思わずクスクスと笑った私を、一生懸命お化けの話をしていた友達が気味悪がったのは私のせいじゃないと思う。
「っていうか最近、千尋一段と可愛くなったよね」
さっきまで私を気味悪がったくせに、突然そんなふうに言い始めた友達に、驚く半面、やっぱり?と思う自分がいた。

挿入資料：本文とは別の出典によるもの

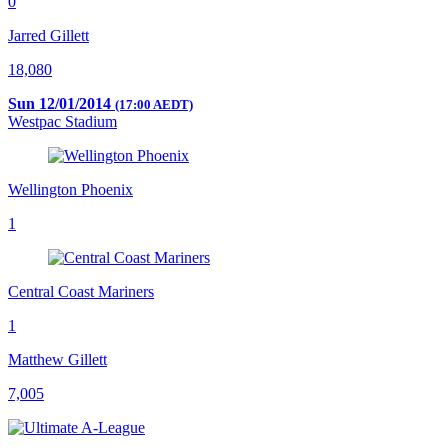
0
Jarred Gillett
18,080
Sun 12/01/2014
(17:00 AEDT)
Westpac Stadium
Wellington Phoenix
1
Central Coast Mariners
1
Matthew Gillett
7,005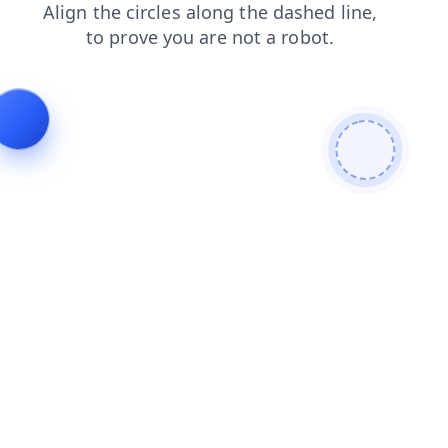
shop
search
contacts
login
products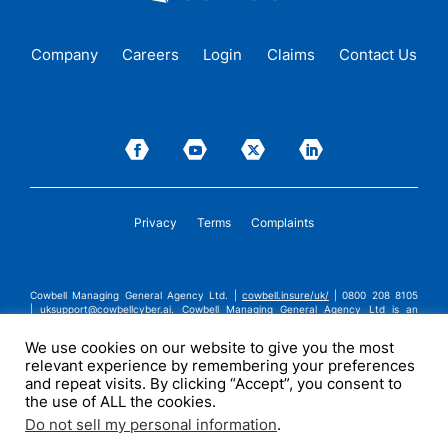
Company
Careers
Login
Claims
Contact Us
Privacy
Terms
Complaints
Cowbell Managing General Agency Ltd. |
cowbell.insure/uk/
| 0800 208 8105
|
uksupport@cowbellcyber.ai
.
Cowbell Managing General Agency Ltd is an
Appointed Representative of Advent Solutions Management Limited which is
authorised and regulated by the Financial Conduct Authority in respect of
We use cookies on our website to give you the most
general insurance business, FRN:308751. Cowbell Managing General Agency Ltd
relevant experience by remembering your preferences
is registered in England and Wales under company registration number
14570024. Cowbell Managing General Agency Ltd is a subsidiary of Cowbell
and repeat visits. By clicking “Accept”, you consent to
Cyber, Inc. | ©2026 Cowbell Cyber, Inc. | All Rights Reserved.
the use of ALL the cookies.
Do not sell my personal information
.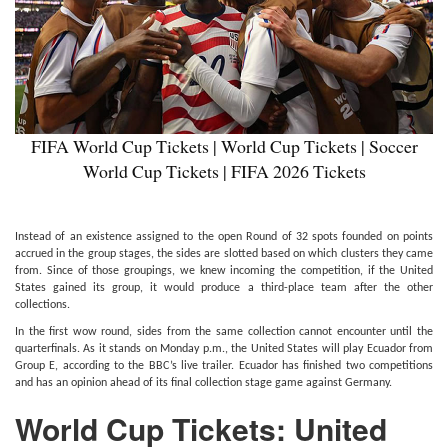
FIFA World Cup Tickets | World Cup Tickets | Soccer
World Cup Tickets | FIFA 2026 Tickets
Instead of an existence assigned to the open Round of 32 spots founded on points
accrued in the group stages, the sides are slotted based on which clusters they came
from. Since of those groupings, we knew incoming the competition, if the United
States gained its group, it would produce a third-place team after the other
collections.
In the first wow round, sides from the same collection cannot encounter until the
quarterfinals. As it stands on Monday p.m., the United States will play Ecuador from
Group E, according to the BBC’s live trailer. Ecuador has finished two competitions
and has an opinion ahead of its final collection stage game against Germany.
World Cup
Tickets: United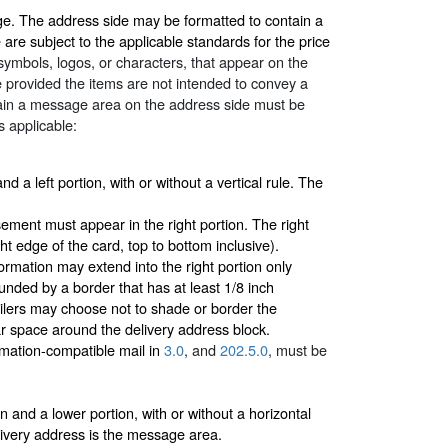
age. The address side may be formatted to contain a
re subject to the applicable standards for the price
 symbols, logos, or characters, that appear on the
 provided the items are not intended to convey a
tain a message area on the address side must be
s applicable:
d a left portion, with or without a vertical rule. The
ment must appear in the right portion. The right
t edge of the card, top to bottom inclusive).
ormation may extend into the right portion only
unded by a border that has at least 1/8 inch
ilers may choose not to shade or border the
ear space around the delivery address block.
omation-compatible mail in
3.0
, and
202.5.0
, must be
 and a lower portion, with or without a horizontal
elivery address is the message area.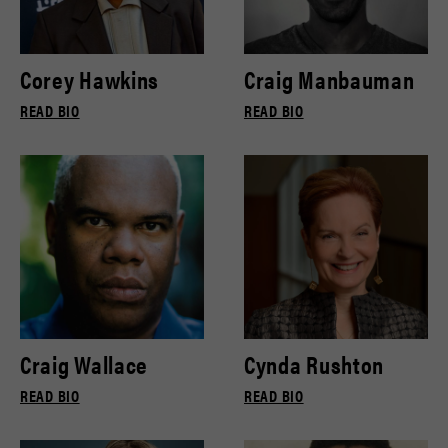
Corey Hawkins
Craig Manbauman
READ BIO
READ BIO
Craig Wallace
Cynda Rushton
READ BIO
READ BIO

なんといっても、私はいま、みんなの憧れあの「王子」の恋人ポジションに近い立場にいるんだから。
「えー、そんなやめてーうけるー」
軽く流すが、ここでふと思う。
もしかしたら先輩も、私のこと可愛くなったと思ってくれるかもしれない。
もしかしたらそんなことを直接私にいってくれちゃったりして。
きゃーと心の中で騒ぎ立てる私の悲鳴は友達には聞こえないが、急に黙った私を彼女は怪訝そうに見つめていた。
「そういえば、あの「王子」、誰と文化祭回るのかな…彼女かな!」
「……!」
彼女!!
でも今彼はフリーのはず。
ってことは何?そのポジションに近い私は、彼からお誘いが来ちゃったりするってこと?そうなの!?
もはや止まらない私の妄想を知らない友達は、後にその時の私をこう語る。「心ここにあらずだった」と。
そして文化祭まであと一週間となった時だった。
その日もいつもと同じように図書館に行って、先輩を待った。案の定、私がいることに気づいた先輩は、何の疑いもなしにこちらへ歩み寄り、私の隣の席に着いた。
もうこれって私たち恋人でいいんじゃないのかな。そう思い始めた私を置いて、先輩が一冊の本を私に渡してくれた。
「これ、君の好きな本の作家の新刊」
「えっ、そんな、私のために…?」
「いや、もう俺読んじゃったし、それに、」
「いいんですか!ありがとうございます…っ!」
なんだろう、嬉しい。私のためにこうやって貸してくれるなんて。
思わずギュッとその本を抱きしめると、心なしか、彼のにおいが本からした気がした。
抱きしめたのがよかったのか、
「そんなに喜んでもらえると、こっちもうれしい」
とあまり見せない笑顔を至近距離で拝ませてくれたのである。これはもう写真を撮って待ち受けにしたいレベルだ。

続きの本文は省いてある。